Lightning struck at my ship and hail rained down on it, jolts and impacts that briefly sent my heart hammered—not in fear of the attacks, though Levant and Crocea turned their focus to defense in my stead, but of what they might cause.

Please no, please no, please don't—

I heard thunder rumble as Levant deflected lightning bolts, heard explosions and gunfire and shrieks of air. I didn't turn my gaze away from the Mountain, already shifting my course as best I could without letting my pursuers gain too much on me, hoping that I wasn't this unlucky.

I was.

Stone suddenly cracked, a sound that dwarfed the thunder from before. Fields of snow fell loose as things shifted, an avalanche rushing abruptly down the mountain side. Or rather, down the side of what we'd thought for so long was a mountain.

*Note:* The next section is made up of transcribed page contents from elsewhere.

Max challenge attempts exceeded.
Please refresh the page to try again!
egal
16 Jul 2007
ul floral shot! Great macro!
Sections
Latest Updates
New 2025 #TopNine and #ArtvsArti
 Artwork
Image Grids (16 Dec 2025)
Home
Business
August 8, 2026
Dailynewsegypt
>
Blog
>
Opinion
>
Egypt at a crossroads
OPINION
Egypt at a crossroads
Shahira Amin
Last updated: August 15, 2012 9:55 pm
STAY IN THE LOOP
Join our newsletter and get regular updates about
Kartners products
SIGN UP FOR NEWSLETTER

Wings spread suddenly, flapping wide in an irritated stretch as we disturbed their owners slumber. Before, they'd been curled around an actual mountain, leaning against the massive structure in their sleep, but now I could see what had, for perhaps hundreds of years, been hidden. A beast of Grimm that I hadn't seen in my parent's gallery, but recognized nonetheless—a creature lost to the tides of history, recorded long ago but unseen for so long it was thought half a myth. Some thought that it must have at last been killed by some great warrior, a feat many had claimed but none had proven. Others thought it was an exaggeration, born of fear in the time before the War. Believers thought it might linger to the North, on the Fallen Continent where so many horrific creatures gathered.

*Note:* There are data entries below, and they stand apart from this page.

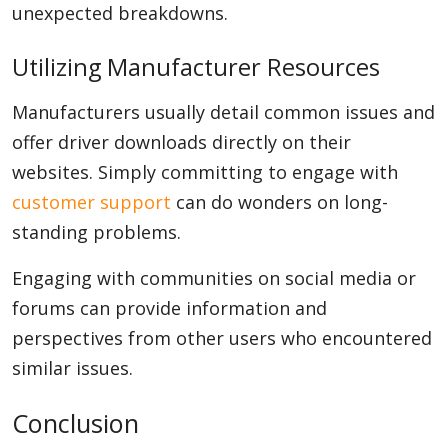
unexpected breakdowns.
Utilizing Manufacturer Resources
Manufacturers usually detail common issues and
offer driver downloads directly on their
websites. Simply committing to engage with
customer support
can do wonders on long-
standing problems.
Engaging with communities on social media or
forums can provide information and
perspectives from other users who encountered
similar issues.
Conclusion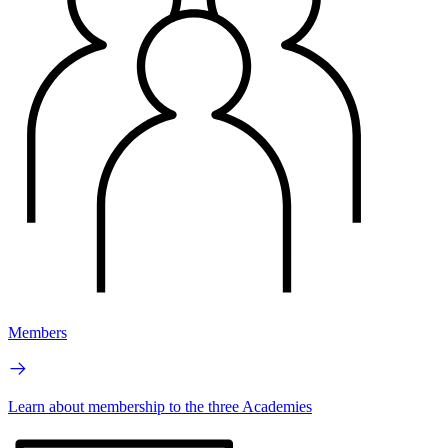
Members
Learn about membership to the three Academies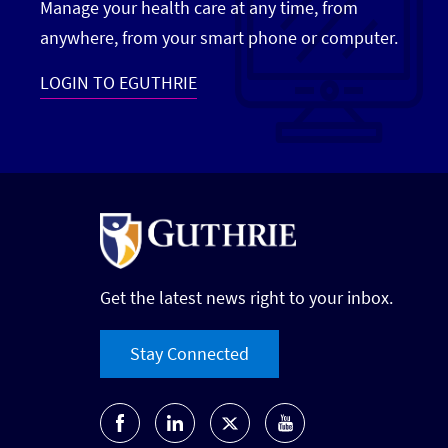
Manage your health care at any time, from
anywhere, from your smart phone or computer.
LOGIN TO EGUTHRIE
Get the latest news right to your inbox.
Stay Connected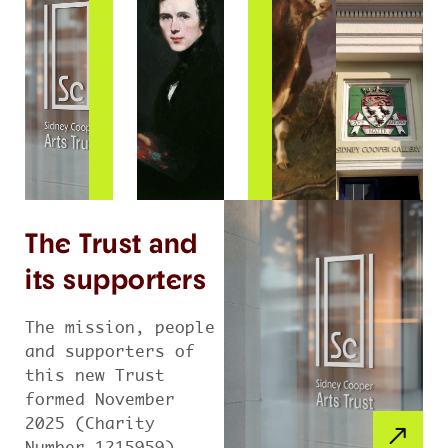
The Trust and
its supporters
The mission, people
and supporters of
this new Trust
formed November
2025 (Charity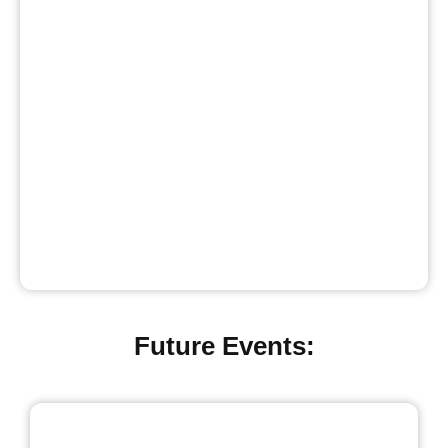
Future Events: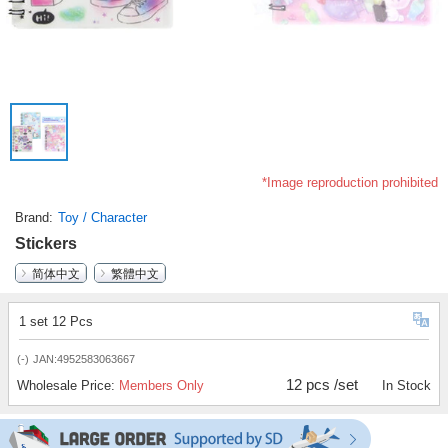
*Image reproduction prohibited
Brand
Toy / Character
Stickers
简体中文
繁體中文
1 set 12 Pcs
(-)
JAN:4952583063667
12 pcs /set
Wholesale Price:
Members Only
In Stock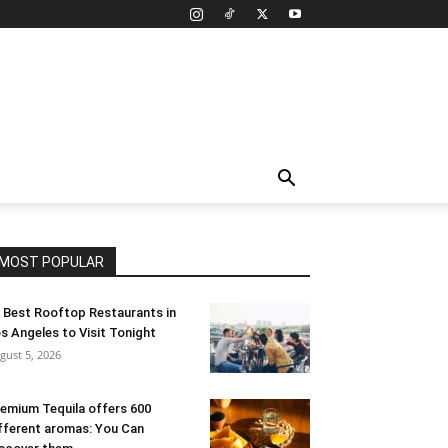
MOST POPULAR
 Best Rooftop Restaurants in
s Angeles to Visit Tonight
gust 5, 2026
emium Tequila offers 600
fferent aromas: You Can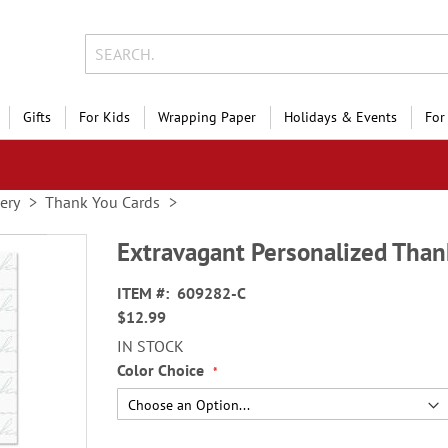
Gifts
For Kids
Wrapping Paper
Holidays & Events
For
nery
Thank You Cards
Extravagant Personalized Than
ITEM
609282-C
$12.99
IN STOCK
Color Choice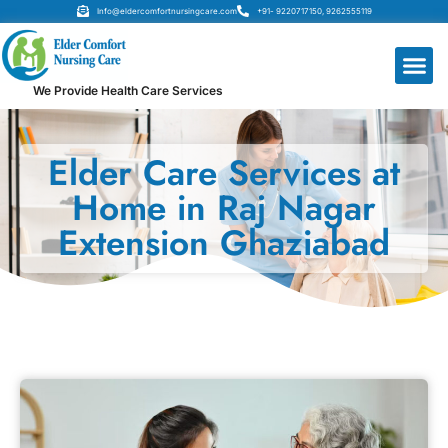
Info@eldercomfortnursingcare.com
+91- 9220717150, 9262555119
We Provide Health Care Services
Elder Care Services at
Home in Raj Nagar
Extension Ghaziabad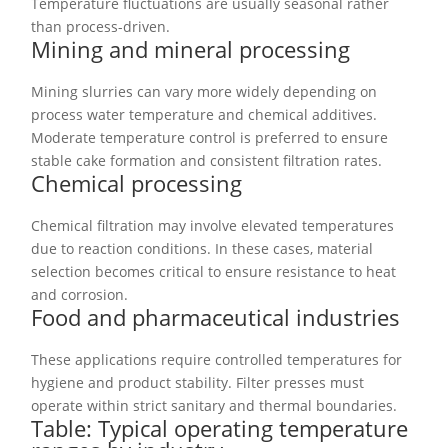
Temperature fluctuations are usually seasonal rather
than process-driven.
Mining and mineral processing
Mining slurries can vary more widely depending on
process water temperature and chemical additives.
Moderate temperature control is preferred to ensure
stable cake formation and consistent filtration rates.
Chemical processing
Chemical filtration may involve elevated temperatures
due to reaction conditions. In these cases, material
selection becomes critical to ensure resistance to heat
and corrosion.
Food and pharmaceutical industries
These applications require controlled temperatures for
hygiene and product stability. Filter presses must
operate within strict sanitary and thermal boundaries.
Table: Typical operating temperature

In truth, it must have just been sleeping, right in front of our eyes.

?

LV?

Ziz

Ziz, the lord of all the things that fly. A beast that could stand with its feet in the sea and scratch the sky with its brow, whose breath ended nations, whose wings tore away forests. It stood before me now, a horrific amalgam of creatures—a head perhaps like a twisted Nevermore, the wings of Tyrant Scale writ impossibly large. Both features slid down into a body that was at once furred, scaled, and weathered, patterned white and black. Here, I could see a resemblance to the insect monsters to the West, from the Blood Flies to the Sky Weavers. There, a strange resemblance to a Nemean. But all of it was massive, dangerous, unbelievable.

I was looking at a reminder of how unforgiving the world we lived in truly was. I was looking at a creature that had once been worshiped as a messenger of God, carrying word from on-high. Just one word, really, or so the story goes—'Begone.'

It rose sluggishly from its mountain side, dwarfing it easily as it stretching its wings wider yet—and flapped them once. Just once.

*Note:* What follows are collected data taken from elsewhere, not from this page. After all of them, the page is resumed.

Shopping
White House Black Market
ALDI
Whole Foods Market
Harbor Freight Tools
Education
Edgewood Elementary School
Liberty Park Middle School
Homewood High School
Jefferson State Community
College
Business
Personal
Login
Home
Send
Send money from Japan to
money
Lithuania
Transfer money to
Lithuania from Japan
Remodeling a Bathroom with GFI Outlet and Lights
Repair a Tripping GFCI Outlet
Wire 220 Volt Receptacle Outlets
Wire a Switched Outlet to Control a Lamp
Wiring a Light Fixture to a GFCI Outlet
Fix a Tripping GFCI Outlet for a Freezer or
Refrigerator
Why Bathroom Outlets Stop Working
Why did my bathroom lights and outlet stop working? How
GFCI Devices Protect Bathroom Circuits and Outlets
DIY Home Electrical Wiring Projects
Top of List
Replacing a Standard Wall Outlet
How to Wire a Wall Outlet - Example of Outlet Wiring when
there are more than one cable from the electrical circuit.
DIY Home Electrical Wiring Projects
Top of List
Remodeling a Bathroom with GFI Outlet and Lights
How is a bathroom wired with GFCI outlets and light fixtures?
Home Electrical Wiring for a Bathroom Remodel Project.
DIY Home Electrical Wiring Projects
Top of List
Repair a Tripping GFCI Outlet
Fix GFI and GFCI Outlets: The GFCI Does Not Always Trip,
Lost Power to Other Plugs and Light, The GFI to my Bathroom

And a tornado erupted in the midst of the plain. It wasn't aimed at me or my hunters or anything at all, really, but simply created. A terrifying cyclone of wind, a column of air that stretched from heaven to earth—and then it opened its mouth, fire erupting from its gullet to ignite the storm, such heat and light arising that I thought he'd set the sky aflame. I must have been nearly two kilometers away and I felt the heat, saw steam and smoke rise in torrents towards the sky.

I stared for a moment at that casual display of power from a beast that didn't even deign to fully rise from its resting place. I wondered if it was luck or Luck that had resulted in this meeting. In a certain light, I was bearing witness to something unseen for generations, a display of godlike power that beggared description from a monster out of myth and legend. I was unspeakably luck just to see it, from that perspective. In fact, just thinking about the probability…it was like I'd stumbled across a one in a million secret boss on my first trip outside the Kingdoms. I must have beat some pretty damn long odds for this to have occurred.

I considered that for a moment, marveled at how unlikely it must have been to encounter such a rare opponent on accident. Especially given my Grimm Quest—or perhaps that played a role in this meeting. It wasn't uncommon to find enemies that couldn't be encountered unless you'd activated a specific quest. Perhaps that was what this was, my power telling me to slay another specimen of Grimm and retrieve its mask.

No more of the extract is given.